• THE TASK: Whatever pictures the entries hold, omit them, and output exactly the lines from the one containing "Find all instances of right lung lower lobe." through the final line.

• RECORDS FOR THIS TASK:

*****

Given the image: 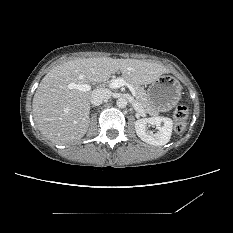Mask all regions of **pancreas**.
<instances>
[{
	"mask_svg": "<svg viewBox=\"0 0 233 233\" xmlns=\"http://www.w3.org/2000/svg\"><path fill=\"white\" fill-rule=\"evenodd\" d=\"M124 79V77H123ZM127 83H130L134 88H135V91H136V101L143 107L145 108V110L149 113V114H152V115H156L157 114V111L153 109V107L150 105L149 101H148V98H147V93L146 91L144 90L143 87H141L139 84H135L131 81H128L126 79H124Z\"/></svg>",
	"mask_w": 233,
	"mask_h": 233,
	"instance_id": "cf45deb5",
	"label": "pancreas"
}]
</instances>
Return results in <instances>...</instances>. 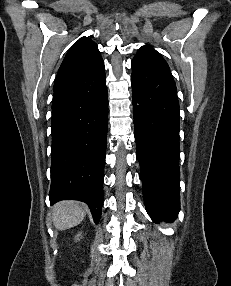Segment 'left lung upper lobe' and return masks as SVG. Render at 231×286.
Returning a JSON list of instances; mask_svg holds the SVG:
<instances>
[{
    "instance_id": "1",
    "label": "left lung upper lobe",
    "mask_w": 231,
    "mask_h": 286,
    "mask_svg": "<svg viewBox=\"0 0 231 286\" xmlns=\"http://www.w3.org/2000/svg\"><path fill=\"white\" fill-rule=\"evenodd\" d=\"M134 59L145 61L151 64L163 66L169 69L168 64L163 59L161 54L157 52L153 47L151 46H142L139 50Z\"/></svg>"
}]
</instances>
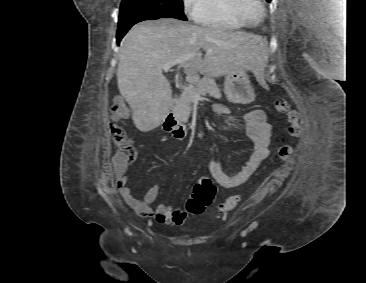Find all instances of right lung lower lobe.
Instances as JSON below:
<instances>
[{
	"mask_svg": "<svg viewBox=\"0 0 366 283\" xmlns=\"http://www.w3.org/2000/svg\"><path fill=\"white\" fill-rule=\"evenodd\" d=\"M159 19V17H150V18H131L125 19L118 22V30H117V43H120L122 37L126 34V32L136 23L144 20H154Z\"/></svg>",
	"mask_w": 366,
	"mask_h": 283,
	"instance_id": "98d812e1",
	"label": "right lung lower lobe"
}]
</instances>
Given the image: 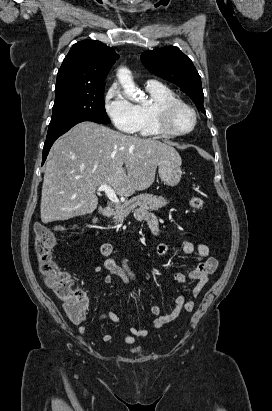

*****

• EXERCISE RESPONSE:
Find all instances of right lung lower lobe.
Instances as JSON below:
<instances>
[{
	"mask_svg": "<svg viewBox=\"0 0 366 283\" xmlns=\"http://www.w3.org/2000/svg\"><path fill=\"white\" fill-rule=\"evenodd\" d=\"M159 19V17H150V18H131L125 19L118 22V30H117V43H120L122 37L126 34V32L136 23L144 20H154Z\"/></svg>",
	"mask_w": 366,
	"mask_h": 283,
	"instance_id": "98d812e1",
	"label": "right lung lower lobe"
}]
</instances>
Given the image: 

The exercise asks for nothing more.